Loin de désarmer, les voici toutefois plus mobilisés que jamais et même « prêts à entrer en résistance active », ainsi que plusieurs le confient ce vendredi après-midi, à l'occasion d'une conférence de presse organisée à Mulhouse. Dans quelques heures, ils organisent une réunion publique dans la salle Grassegert de Wittelsheim. « Une réunion prévue depuis au moins un mois, confie Yann Flory, porte-parole de Destocamine. Sauf qu'à l'époque, on pensait que ce serait l'occasion de boire un coup et de fêter la victoire... Tout ça, c'est une histoire de fric. Le Bureau de recherches géologiques et minières (BRGM) a lui-même chiffré le coût du déstockage à 250 millions d'euros. Or de l'argent il y en a ! » « On verra bien ce que les gens disent ce soir, complète Loïc Minery, porte-parole d'EELV Alsace, mais je pense qu'ils auront plein d'idées. Certains parlent déjà de créer une Zad. »
« Il reste un échelonà faire jouer : l'Europe »
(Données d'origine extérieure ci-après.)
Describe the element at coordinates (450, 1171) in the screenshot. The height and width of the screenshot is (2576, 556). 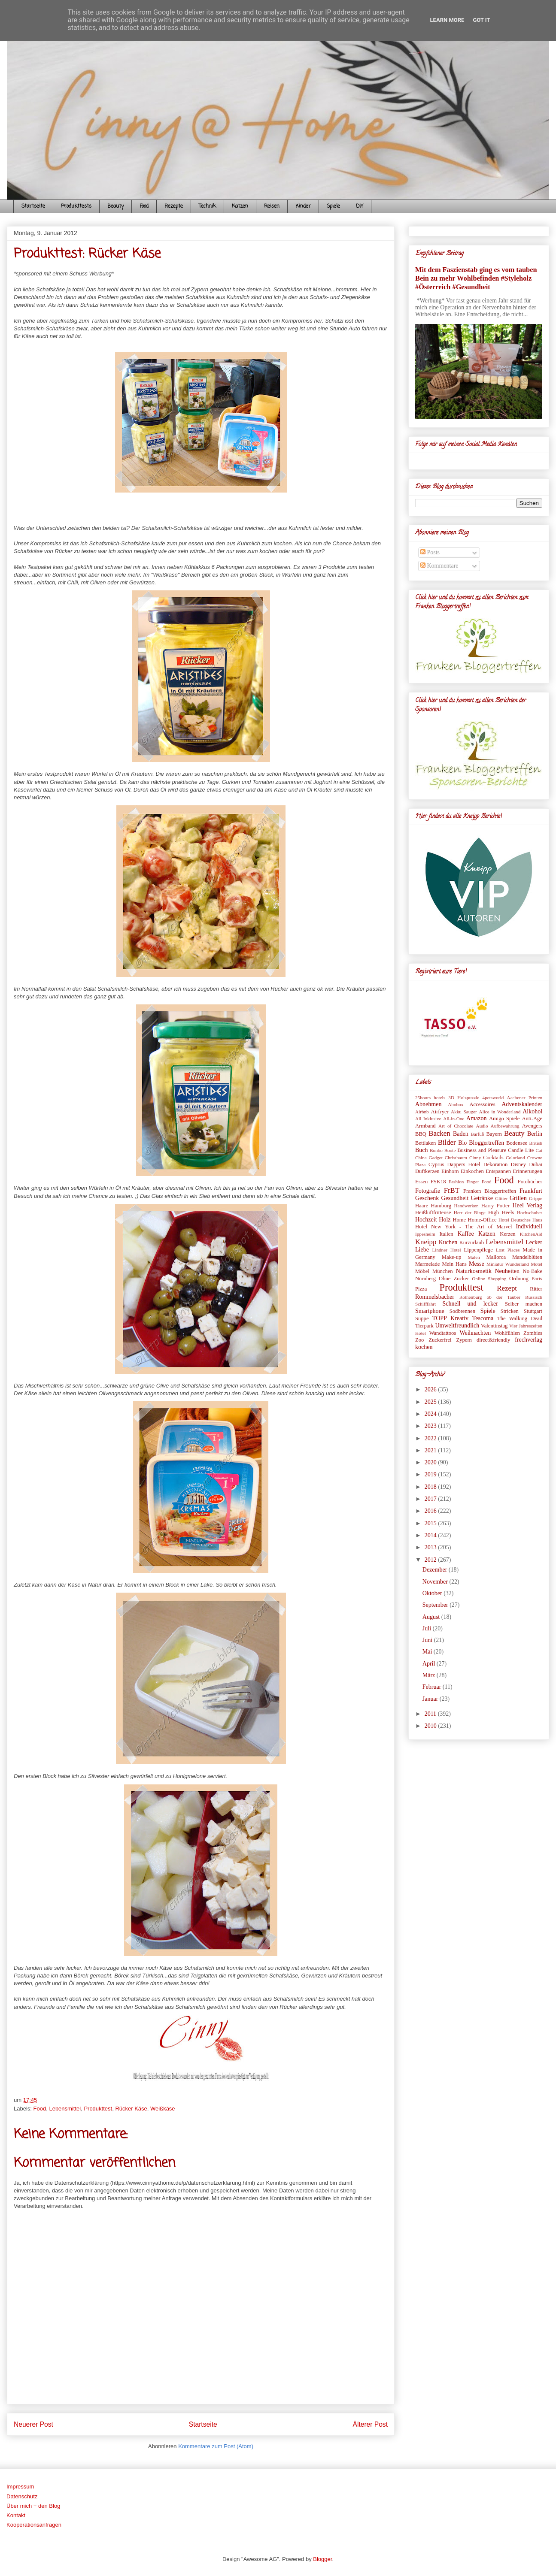
I see `Einhorn` at that location.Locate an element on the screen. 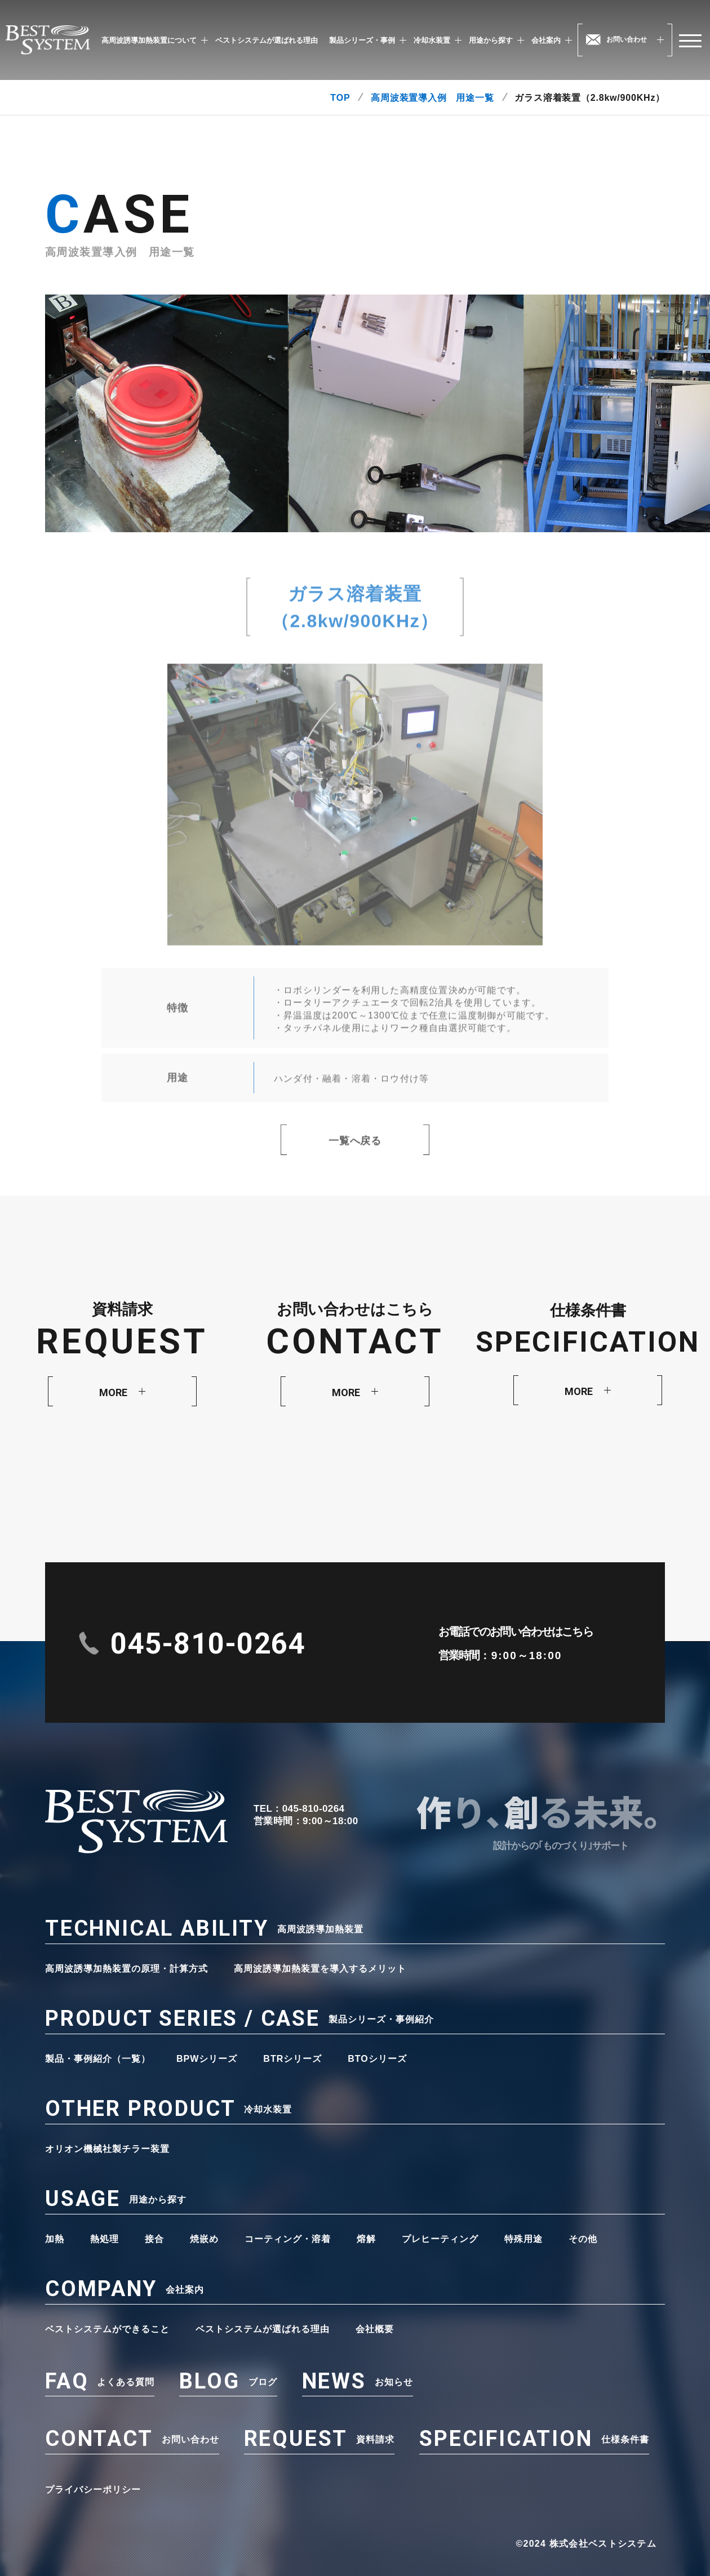  高周波装置導入例 用途一覧 is located at coordinates (432, 97).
L'heure est donc à la colère, ainsi qu'à la mobilisation. Sandra Regol, secrétaire nationale adjointe d'EELV, arrive tout exprès de Paris : « Si la nappe phréatique est touchée un jour, le problème ne se limitera pas à Wittelsheim, ni même à l'Alsace. Le dossier Stocamine est emblématique d'au moins 30 ans de laisser-aller en matière de politique environnementale. On continue de privilégier l'intérêt à très court terme, sur le principe de précaution et l'avenir de la planète... Mais on ne désarme pas. D'autant moins, qu'il reste un échelon à faire jouer : l'Europe. » Suivez son regard : les élections européennes de mai prochain sont déjà en ligne de mire. « C'est l'occasion de changer radicalement la donne au niveau européen, insiste Sandra Regol, et cela passe par un nouveau traité. Il faut que les critères environnementaux surplombent les critères économiques et financiers, dans les choix politiques de l'Union. »

« Il nous reste 15 ans pour agir au niveau mondial »

Refonte complète de la Politique agricole commune (Pac) - transformée en « politique agricole et alimentaire commune » -, plan d'investissement européen massif (100 milliards d'euros par an) « pour aider à la transition énergétique », lutte contre les lobbies de tout poil (chasseurs, géants de l'agroalimentaire ou de la chimie, etc.), lutte contre l'évasion fiscale (« On nous dit toujours qu'il n'y a pas d'argent pour la transition, alors que l'Europe n'a jamais été aussi riche ! C'est juste que l'argent est mal réparti ») : Sandra Regol déroule un discours électoral déjà bien rodé... Avant de conclure sur une cette tirade : « Si l'on refuse d'intégrer que nos atteintes au climat et à l'environnement ont des effets dramatiques, on va droit dans le mur. Il nous reste 15 ans pour agir au niveau mondial... et aujourd'hui en France, nous sommes le seul débouché politique offert aux mouvements qui se battent sur le terrain, comme Destocamine ! »

N'en déplaise à François de Rugy, sa décision vient d'offrir une jolie rampe de lancement à la campagne européenne d'EELV.